Franc-tireur et partisan

Deux ouvrages remettent en lumière la figure oubliée du dirigeant communiste et écrivain Jean Kanapa

Bilan globalement positif, soutien à l’intervention soviétique en
Afghanistan, l’attitude de Georges Marchais, secrétaire général du
PCF, restera définitivement ancrée dans un passé stalinien révolu,
figée dans une idéologie d’un autre âge. Pourtant, il en aurait pu être
autrement grâce notamment à Jean Kanapa, son conseiller pour les
affaires étrangères et membre du bureau politique du PCF. Gérard
Streiff, ancien collaborateur de Jean Kanapa et journaliste à
l’Humanité, nous relate ainsi dans un ouvrage passionnant la vie de
ce dirigeant communiste et écrivain accompli, les éditions La
Déviation publiant d’ailleurs l’un de ses romans, la Crise, petit bijou
sentimentalo-politique, paru en 1962.

Cette passion des lettres traça d’ailleurs le fil rouge d’une vie, de son
entrée comme rédacteur en chef de la revue communiste La Nouvelle Critique à ses rapports de politique étrangère qui influencèrent les
grandes lignes idéologiques d’un parti en mutation et en firent un
interlocuteur de choix de la très pointue Foreign Affairs, la revue
américaine de politique étrangère.

Mais d’autres fils rouges, ceux qui séparèrent le PCF de son grand
frère soviétique, constituèrent les grands repères, les frontières de
ce fils d’un banquier juif qui pourtant approuva en 1953, la
répression stalinienne et antisémite des blouses blanches. Devenu
très vite un proche de plusieurs secrétaires généraux et notamment
de Marchais qui le surnomma son « éminence grise », Jean Kanapa
demeura longtemps, dans les cercles politiques français, un stalinien
pur et dur, participant notamment à la chute de Laurent Casanova
après avoir été son « estafette idéologique ». Gérard Streiff décortique
intelligemment l’évolution de cet homme qui souhaita réellement
sortir le communisme français de son impasse idéologique sans pour
autant y parvenir. L’évolution de Kanapa, ce puzzle idéologique
reconstitué par l’auteur est fascinant à suivre. Trop nombreux furent
les hommes du PCF à s’enfermer dans une attitude monolithique
intangible. Avec ce livre et ce travail bénéficiant du recul historique
nécessaire, l’auteur remet un peu d’objectivité et nous permet
d’appréhender à sa juste valeur ces individualités comme Kanapa
qui tentèrent de fissurer le granit communiste.

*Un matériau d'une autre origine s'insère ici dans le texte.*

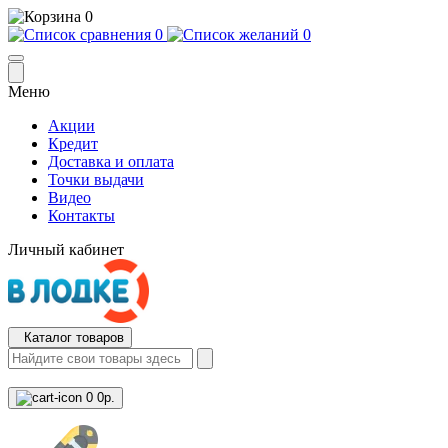
0
0
0
Меню
Акции
Кредит
Доставка и оплата
Точки выдачи
Видео
Контакты
Личный кабинет
Каталог товаров
0
0р.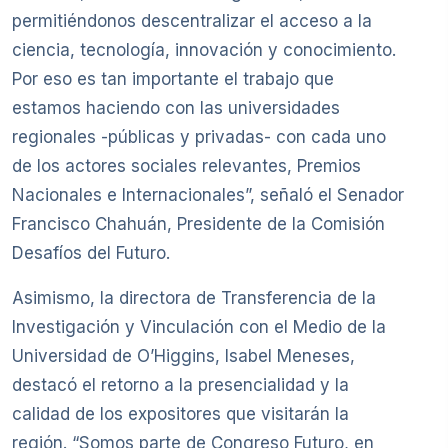
permitiéndonos descentralizar el acceso a la
ciencia, tecnología, innovación y conocimiento.
Por eso es tan importante el trabajo que
estamos haciendo con las universidades
regionales -públicas y privadas- con cada uno
de los actores sociales relevantes, Premios
Nacionales e Internacionales”, señaló el Senador
Francisco Chahuán, Presidente de la Comisión
Desafíos del Futuro.
Asimismo, la directora de Transferencia de la
Investigación y Vinculación con el Medio de la
Universidad de O’Higgins, Isabel Meneses,
destacó el retorno a la presencialidad y la
calidad de los expositores que visitarán la
región. “Somos parte de Congreso Futuro, en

Ainsi les critiques de Kanapa vis-à-vis d’une URSS enfermée dans la
glaciation mortifère du brejnévisme, son activisme en faveur de
l’eurocommunisme ou la transformation du PCF en parti de
gouvernement attestent de cette indéfectible volonté politique qui
acheva presque de convaincre un Georges Marchais attentif à
l’évolution du parti, mais que la mort de Kanapa stoppa nette.
D’ailleurs, la figure de l’ancien secrétaire général apparaît, dans ce
livre, plus nuancée que l’image que lui, en premier lieu, ainsi que ses
opposants, ont bien voulu donner.

A travers Jean Kanapa, le récit de Gérard Streiff nourri d’entretiens
avec de hauts responsables du parti nous raconte ainsi cette période
charnière de l’histoire, celle d’une époque où le PCF était le premier
parti de France avant d’être supplanté par le PS d’un Mitterrand
lancé dans son inexorable ascension et où le monde était divisé
entre deux superpuissances, les Etats-Unis à l’égard desquels
Kanapa prônait le pragmatisme et cette URSS, cette étoile morte
qu’il qualifia au seuil de la mort, de « gâchis ».

Par Laurent Pfaadt

Gérard Streiff, Le Puzzle Kanapa,
La Déviation, 280 p.

Jean Kanapa, La Crise,
La Déviation, 120 p.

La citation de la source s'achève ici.